• **Task instructions**:
Look through the data below. Show each line where the string "voor" occurs.

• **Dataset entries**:
▬▬▬▬▬▬▬▬▬▬

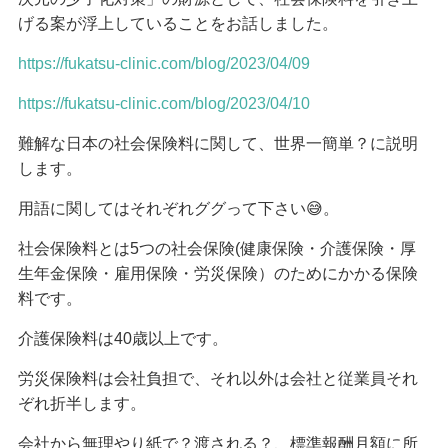
げる案が浮上していることをお話しました。
https://fukatsu-clinic.com/blog/2023/04/09
https://fukatsu-clinic.com/blog/2023/04/10
難解な日本の社会保険料に関して、世界一簡単？に説明
します。
用語に関してはそれぞれググって下さい😅。
社会保険料とは5つの社会保険(健康保険・介護保険・厚
生年金保険・雇用保険・労災保険）のためにかかる保険
料です。
介護保険料は40歳以上です。
労災保険料は会社負担で、それ以外は会社と従業員それ
ぞれ折半します。
会社から無理やり紙で？渡される？、標準報酬月額に所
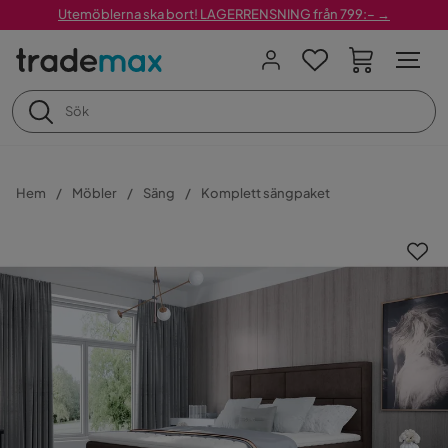
Utemöblerna ska bort! LAGERRENSNING från 799:– →
Hem
Möbler
Säng
Komplett sängpaket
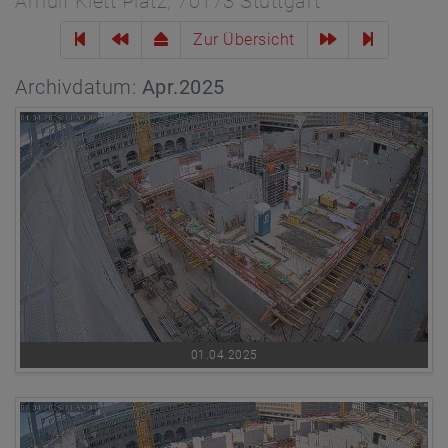
Arnulf Klett Platz, 70173 Stuttgart
Zur Übersicht
Archivdatum:
Apr.2025
01.04.2025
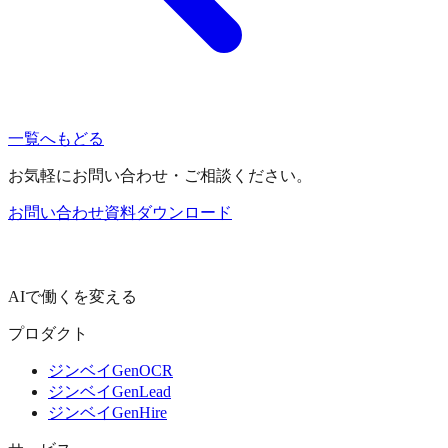
一覧へもどる
お気軽にお問い合わせ・ご相談ください。
お問い合わせ
資料ダウンロード
AIで働くを変える
プロダクト
ジンベイGenOCR
ジンベイGenLead
ジンベイGenHire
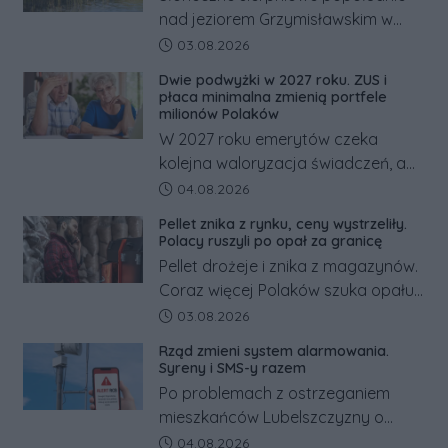
nad jeziorem Grzymisławskim w
powiecie śremskim zakończyło się
Data dodania artykułu:
03.08.2026
dramatem, którego nie zdołały
Dwie podwyżki w 2027 roku. ZUS i
odwrócić nawet natychmiastowe
płaca minimalna zmienią portfele
działania służb ratunkowych.
milionów Polaków
W 2027 roku emerytów czeka
kolejna waloryzacja świadczeń, a
pracowników podwyżka płacy
Data dodania artykułu:
04.08.2026
minimalnej. Sprawdzamy, ile dzięki
Pellet znika z rynku, ceny wystrzeliły.
tym zmianom zyskają.
Polacy ruszyli po opał za granicę
Pellet drożeje i znika z magazynów.
Coraz więcej Polaków szuka opału
za granicą, gdzie bywa nawet
Data dodania artykułu:
03.08.2026
kilkaset złotych tańszy niż w kraju.
Rząd zmieni system alarmowania.
Co się dzieje?
Syreny i SMS-y razem
Po problemach z ostrzeganiem
mieszkańców Lubelszczyzny o
rosyjskim zagrożeniu rząd
Data dodania artykułu:
04.08.2026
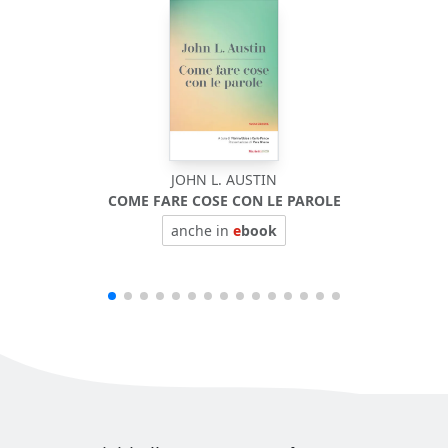
JOHN L. AUSTIN
COME FARE COSE CON LE PAROLE
BIOF
anche in
e
book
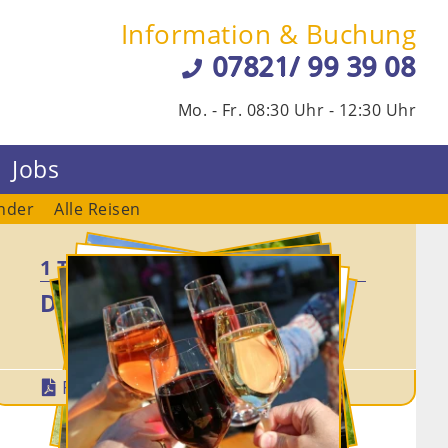
Information & Buchung
07821/ 99 39 08
Mo. - Fr. 08:30 Uhr - 12:30 Uhr
Jobs
nder
Alle Reisen
1 Tag
Di. 07.07.2026
Reise-PDF
Termin


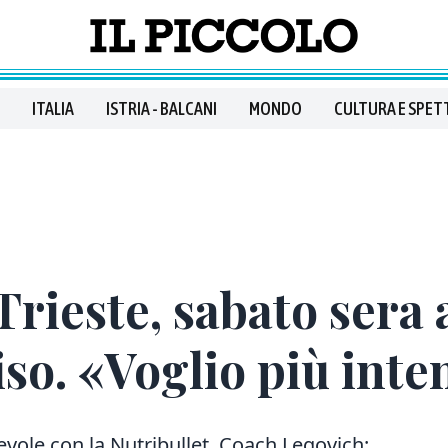
ITALIA
ISTRIA - BALCANI
MONDO
CULTURA E SPET
Trieste, sabato sera 
iso. «Voglio più inte
hevole con la Nutribullet. Coach Legovich:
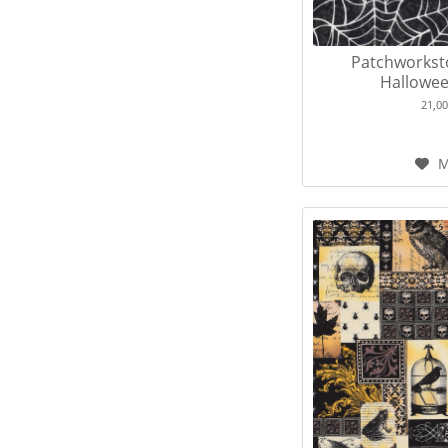
Patchworkst
Hallowee
21,0
M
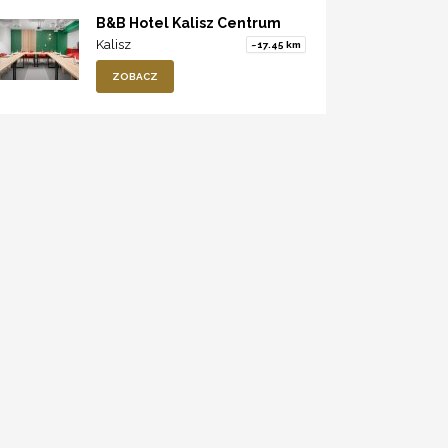
B&B Hotel Kalisz Centrum
Kalisz
~17.45 km
ZOBACZ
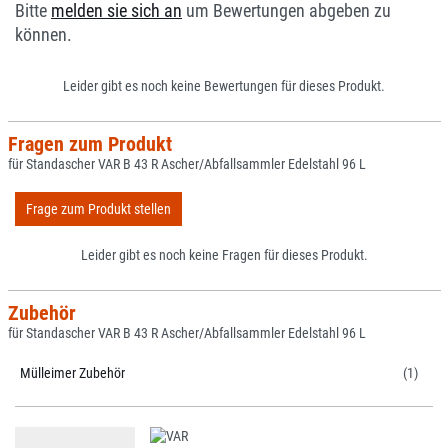
Bitte
melden sie sich an
um Bewertungen abgeben zu
können.
Leider gibt es noch keine Bewertungen für dieses Produkt.
Fragen zum Produkt
für Standascher VAR B 43 R Ascher/Abfallsammler Edelstahl 96 L
Frage zum Produkt stellen
Leider gibt es noch keine Fragen für dieses Produkt.
Zubehör
für Standascher VAR B 43 R Ascher/Abfallsammler Edelstahl 96 L
Mülleimer Zubehör
(1)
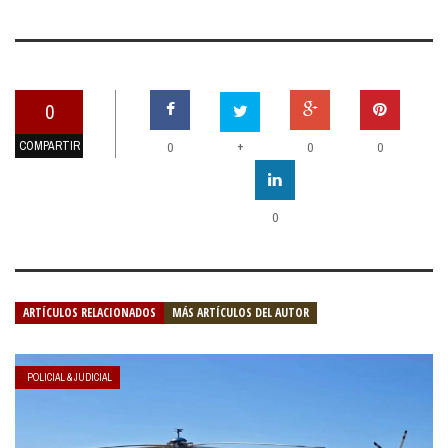
0
COMPARTIR
+
0
0
0
0
ARTÍCULOS RELACIONADOS
MÁS ARTÍCULOS DEL AUTOR
POLICIAL & JUDICIAL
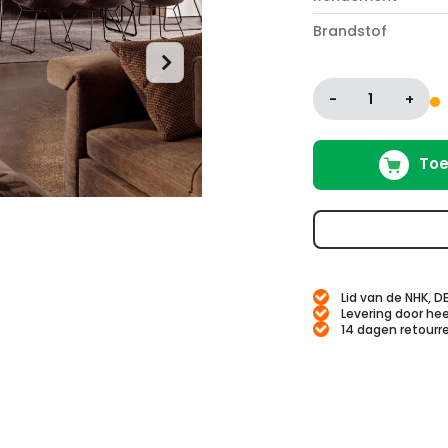
Brandstof
-
1
+
Toe
Lid van de NHK, D
Levering door hee
14 dagen retourr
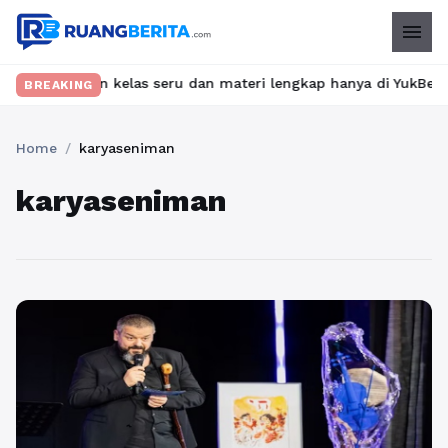
menu
? Temukan kelas seru dan materi lengkap hanya di YukBelajar.com.
BREAKING
Home
/
karyaseniman
karyaseniman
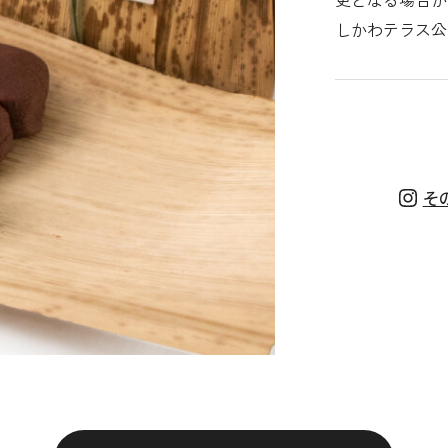
しかわテラス公
そ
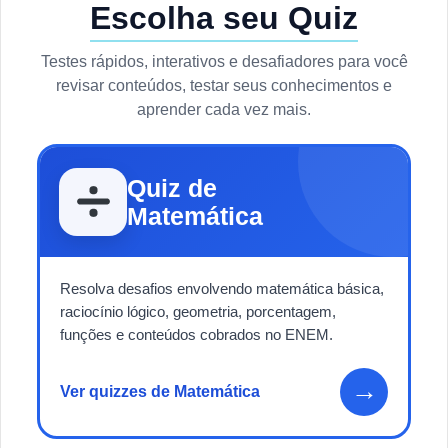
Escolha seu Quiz
Testes rápidos, interativos e desafiadores para você
revisar conteúdos, testar seus conhecimentos e
aprender cada vez mais.
Quiz de
Matemática
Resolva desafios envolvendo matemática básica,
raciocínio lógico, geometria, porcentagem,
funções e conteúdos cobrados no ENEM.
→
Ver quizzes de Matemática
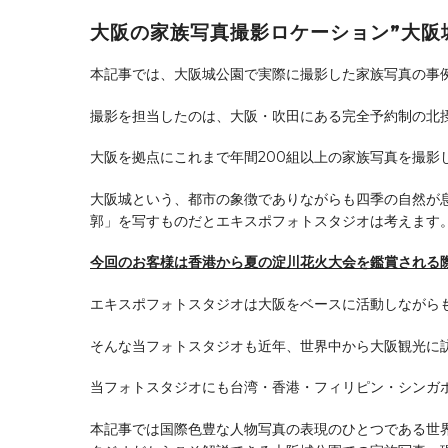
大阪の家族写真撮影ロケーション”大阪
本記事では、大阪城公園で実際に撮影した家族写真の事
撮影を担当したのは、大阪・吹田にある完全予約制の北
大阪を拠点にこれまで年間200組以上の家族写真を撮
大阪城という、都市の象徴でありながらも四季の自然が
郭」を写すものだとエキスポフォトスタジオは考えます
今回のお客様は香港から夏の淀川花火大会を鑑賞される
エキスポフォトスタジオは大阪をベースに活動しながら
そんな当フォトスタジオも近年、世界中から大阪観光に
当フォトスタジオにも台湾・香港・フィリピン・シンガ
本記事では国際色豊な人物写真の表現のひとつである世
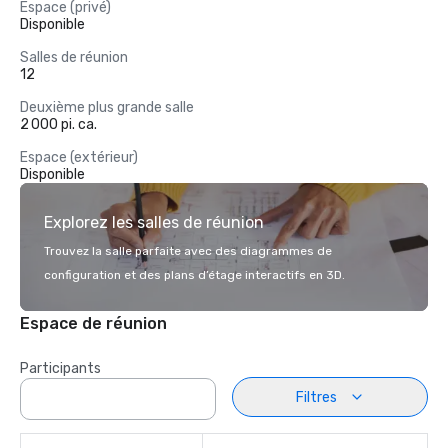
Espace (privé)
Disponible
Salles de réunion
12
Deuxième plus grande salle
2 000 pi. ca.
Espace (extérieur)
Disponible
Explorez les salles de réunion
Trouvez la salle parfaite avec des diagrammes de
configuration et des plans d’étage interactifs en 3D.
Espace de réunion
Participants
Filtres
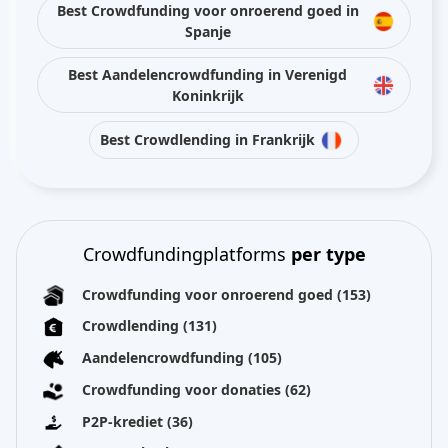
Best Crowdfunding voor onroerend goed in
Spanje
Best Aandelencrowdfunding in Verenigd
Koninkrijk
Best Crowdlending in Frankrijk
Crowdfundingplatforms
per type
Crowdfunding voor onroerend goed
(153)
Crowdlending
(131)
Aandelencrowdfunding
(105)
Crowdfunding voor donaties
(62)
P2P-krediet
(36)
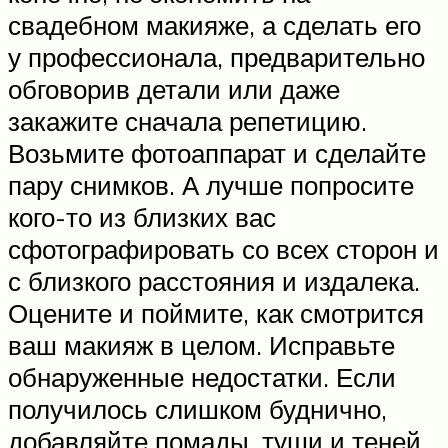
свадебном макияже, а сделать его
у профессионала, предварительно
обговорив детали или даже
закажите сначала репетицию.
Возьмите фотоаппарат и сделайте
пару снимков. А лучше попросите
кого-то из близких вас
сфотографировать со всех сторон и
с близкого расстояния и издалека.
Оцените и поймите, как смотрится
ваш макияж в целом. Исправьте
обнаруженные недостатки. Если
получилось слишком буднично,
добавляйте помады, туши и теней.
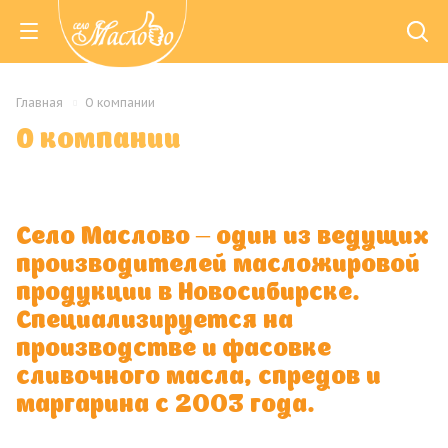
Главная
О компании
О компании
Село Маслово – один из ведущих
производителей масложировой
продукции в Новосибирске.
Специализируется на
производстве и фасовке
сливочного масла, спредов и
маргарина с 2003 года.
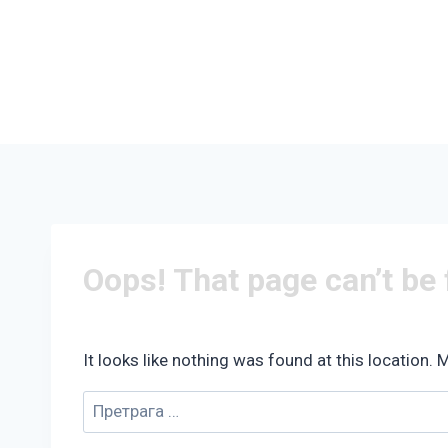
Oops! That page can’t be
It looks like nothing was found at this location. 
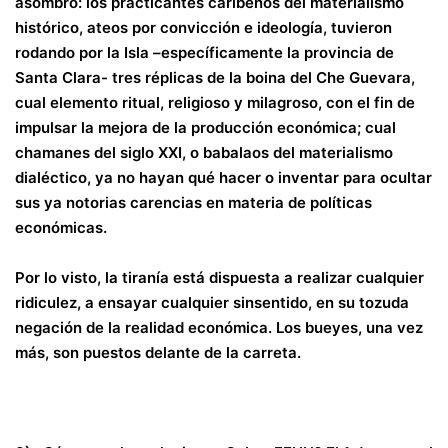
asombro: los practicantes caribeños del materialismo
histórico, ateos por convicción e ideología, tuvieron
rodando por la Isla –específicamente la provincia de
Santa Clara- tres réplicas de la boina del Che Guevara,
cual elemento ritual, religioso y milagroso, con el fin de
impulsar la mejora de la producción económica; cual
chamanes del siglo XXI, o babalaos del materialismo
dialéctico, ya no hayan qué hacer o inventar para ocultar
sus ya notorias carencias en materia de políticas
económicas.
Por lo visto, la tiranía está dispuesta a realizar cualquier
ridiculez, a ensayar cualquier sinsentido, en su tozuda
negación de la realidad económica. Los bueyes, una vez
más, son puestos delante de la carreta.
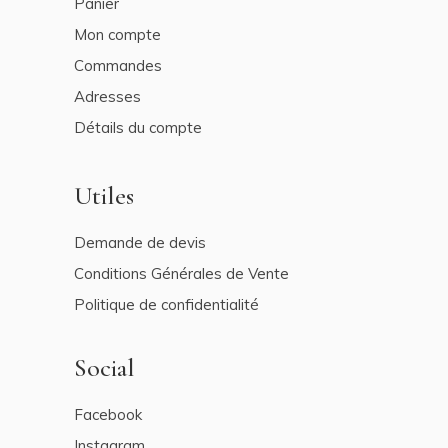
Panier
Mon compte
Commandes
Adresses
Détails du compte
Utiles
Demande de devis
Conditions Générales de Vente
Politique de confidentialité
Social
Facebook
Instagram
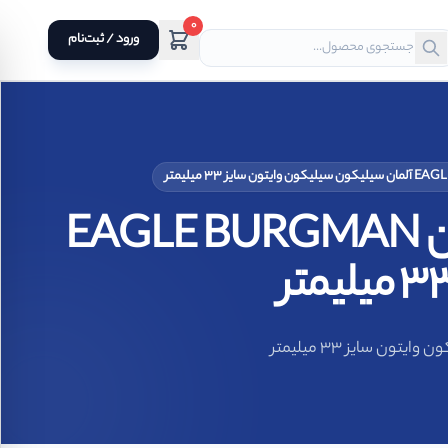
0
ورود / ثبت‌نام
سیل مکانیکی فیبر و فنر نافی 58U برند ایگل بورگمن EAGLE BURGMAN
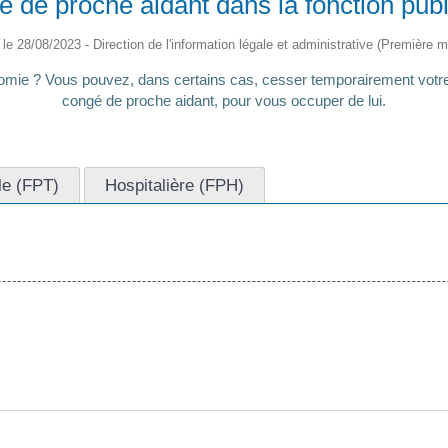
 de proche aidant dans la fonction pub
é le 28/08/2023 - Direction de l'information légale et administrative (Première mi
mie ? Vous pouvez, dans certains cas, cesser temporairement votre act
congé de proche aidant, pour vous occuper de lui.
ale (FPT)
Hospitalière (FPH)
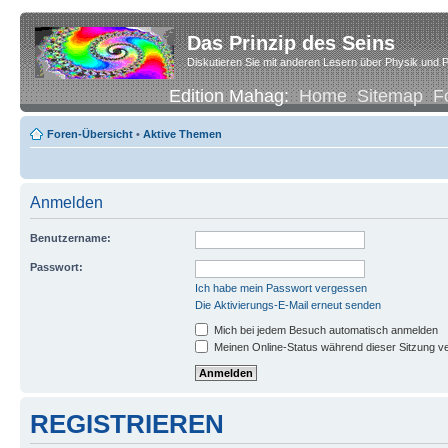
Das Prinzip des Seins
Diskutieren Sie mit anderen Lesern über Physik und P
Edition Mahag:
Home
Sitemap
F
Foren-Übersicht
•
Aktive Themen
Anmelden
Benutzername:
Passwort:
Ich habe mein Passwort vergessen
Die Aktivierungs-E-Mail erneut senden
Mich bei jedem Besuch automatisch anmelden
Meinen Online-Status während dieser Sitzung v
REGISTRIEREN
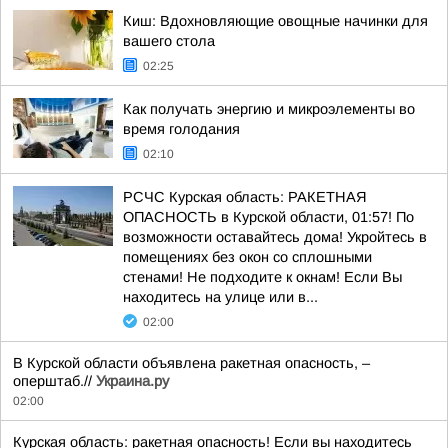
Киш: Вдохновляющие овощные начинки для
вашего стола
02:25
Как получать энергию и микроэлементы во
время голодания
02:10
РСЧС Курская область: РАКЕТНАЯ
ОПАСНОСТЬ в Курской области, 01:57! По
возможности оставайтесь дома! Укройтесь в
помещениях без окон со сплошными
стенами! Не подходите к окнам! Если Вы
находитесь на улице или в...
02:00
В Курской области объявлена ракетная опасность, –
оперштаб.//
Украина.ру
02:00
Курская область: ракетная опасность! Если вы находитесь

▬▬▬▬▬▬▬▬▬▬

• **Task answer**:
Best Crowdfunding voor onroerend goed in
Crowdfunding voor onroerend goed
Crowdfunding voor donaties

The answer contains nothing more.